GIVEN RECORDS »
______________________________

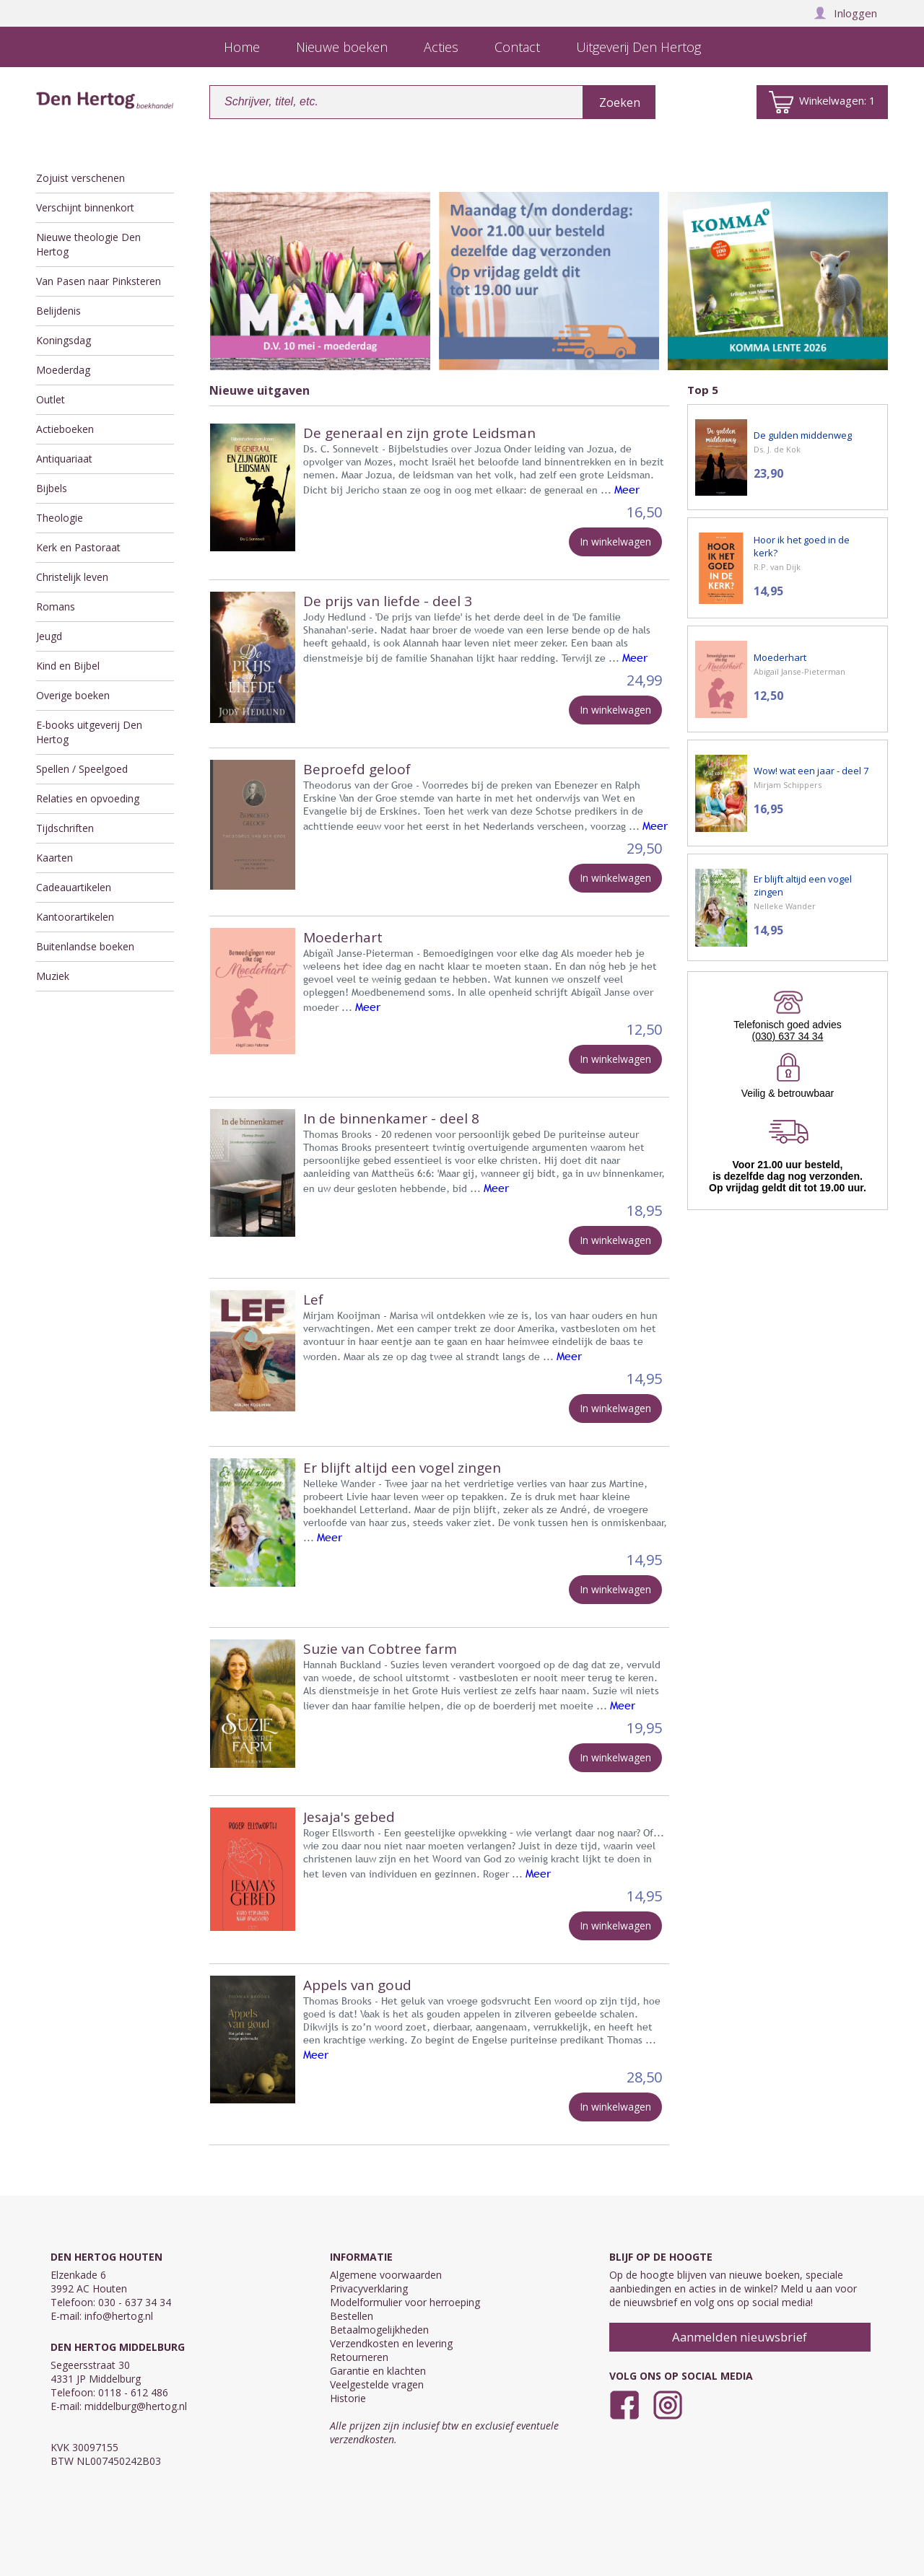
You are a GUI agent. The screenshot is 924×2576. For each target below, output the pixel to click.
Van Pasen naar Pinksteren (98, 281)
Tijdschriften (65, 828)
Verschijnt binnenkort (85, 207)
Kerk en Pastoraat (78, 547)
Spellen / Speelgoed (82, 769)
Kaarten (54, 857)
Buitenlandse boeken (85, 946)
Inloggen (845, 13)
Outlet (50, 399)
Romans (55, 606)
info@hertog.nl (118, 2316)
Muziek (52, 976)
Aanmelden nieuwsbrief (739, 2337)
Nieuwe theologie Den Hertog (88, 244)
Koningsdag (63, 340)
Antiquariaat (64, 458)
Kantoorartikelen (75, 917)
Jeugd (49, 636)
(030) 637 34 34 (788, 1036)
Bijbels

______________________________

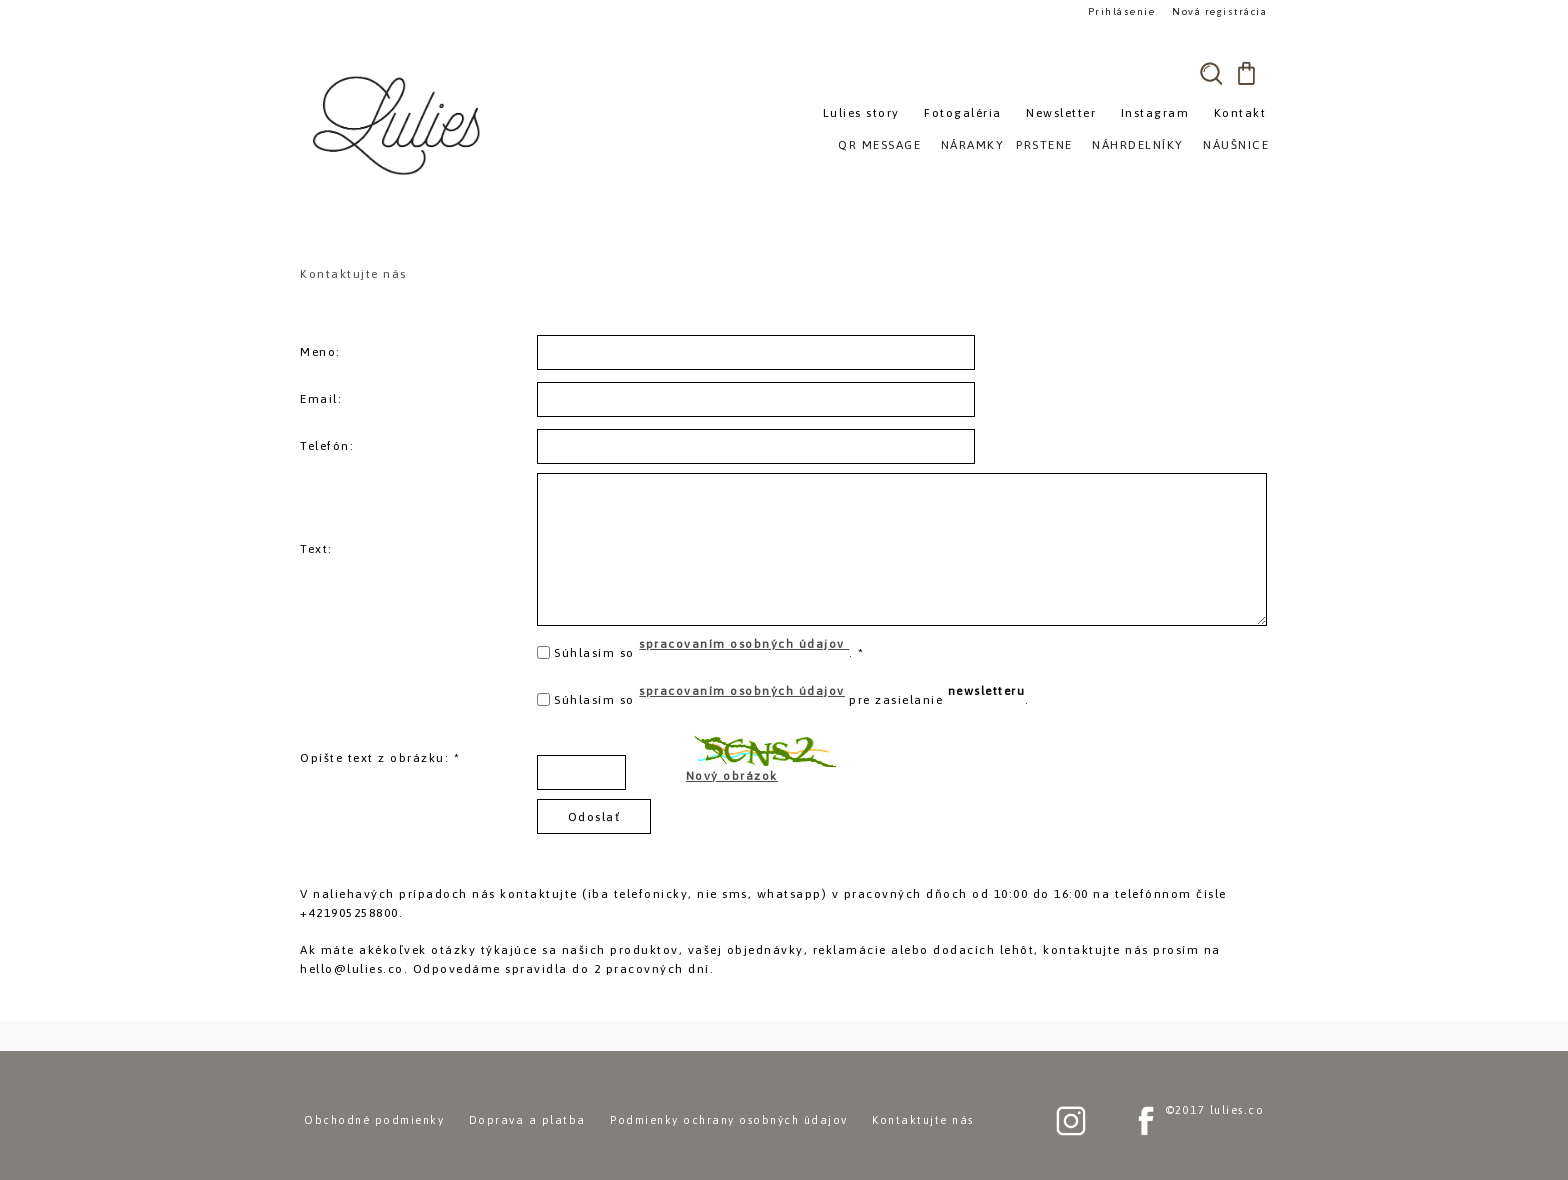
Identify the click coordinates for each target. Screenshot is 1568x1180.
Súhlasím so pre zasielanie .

______________________________

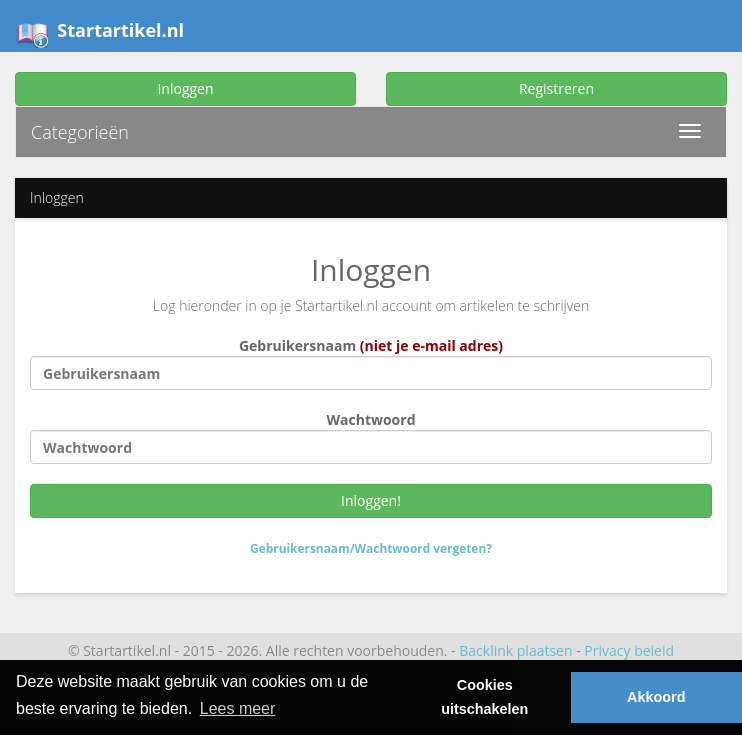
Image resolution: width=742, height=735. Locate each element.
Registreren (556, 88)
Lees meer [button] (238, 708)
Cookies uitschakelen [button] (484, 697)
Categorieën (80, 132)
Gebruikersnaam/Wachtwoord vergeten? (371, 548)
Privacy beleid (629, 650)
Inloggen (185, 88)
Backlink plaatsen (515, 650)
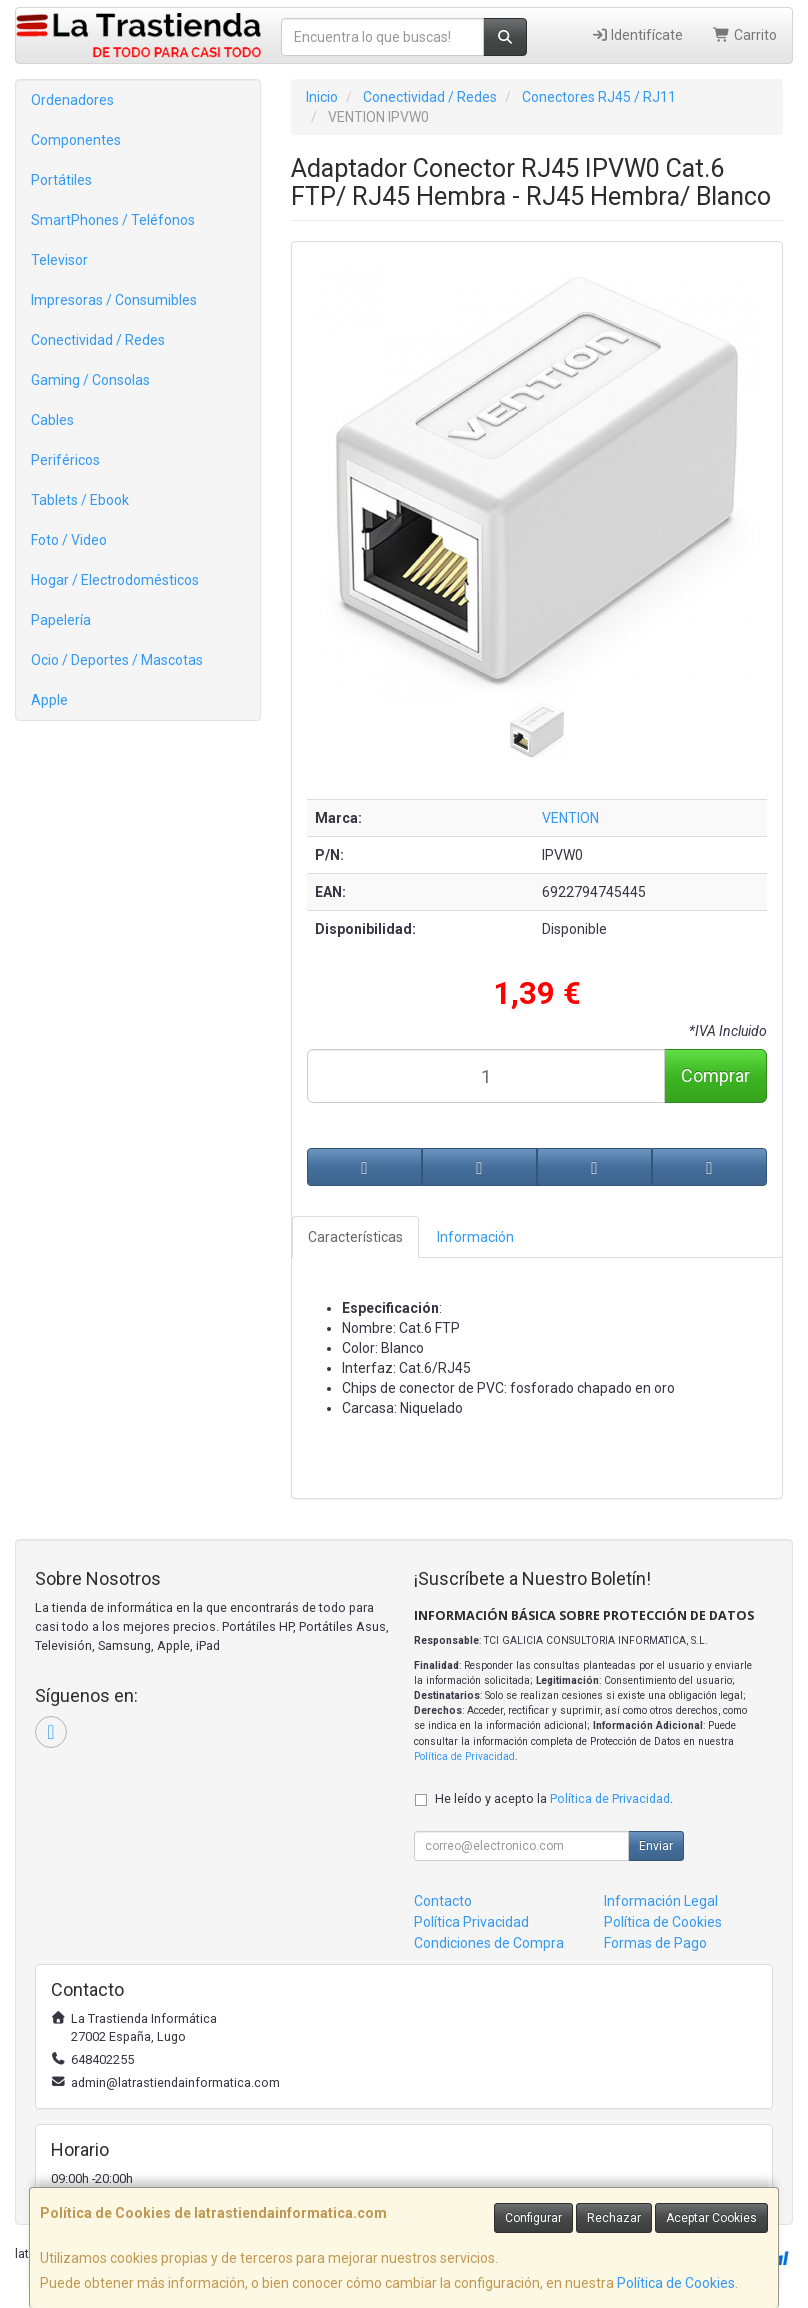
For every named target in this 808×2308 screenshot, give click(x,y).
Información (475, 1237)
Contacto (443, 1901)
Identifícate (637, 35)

______________________________

TASK DIRECTIONS »
Only one stretch of the listing is wanted: the lines starting at the one with "Backlink plaatsen (515, 650)" and ending at the one with "Identifícate (637, 35)", copied exactly and free of pictures.

WRITTEN RESPONSE »
Backlink plaatsen (515, 650)
For every named target in this 808×2308 screenshot, give click(x,y).
Información (475, 1237)
Contacto (443, 1901)
Identifícate (637, 35)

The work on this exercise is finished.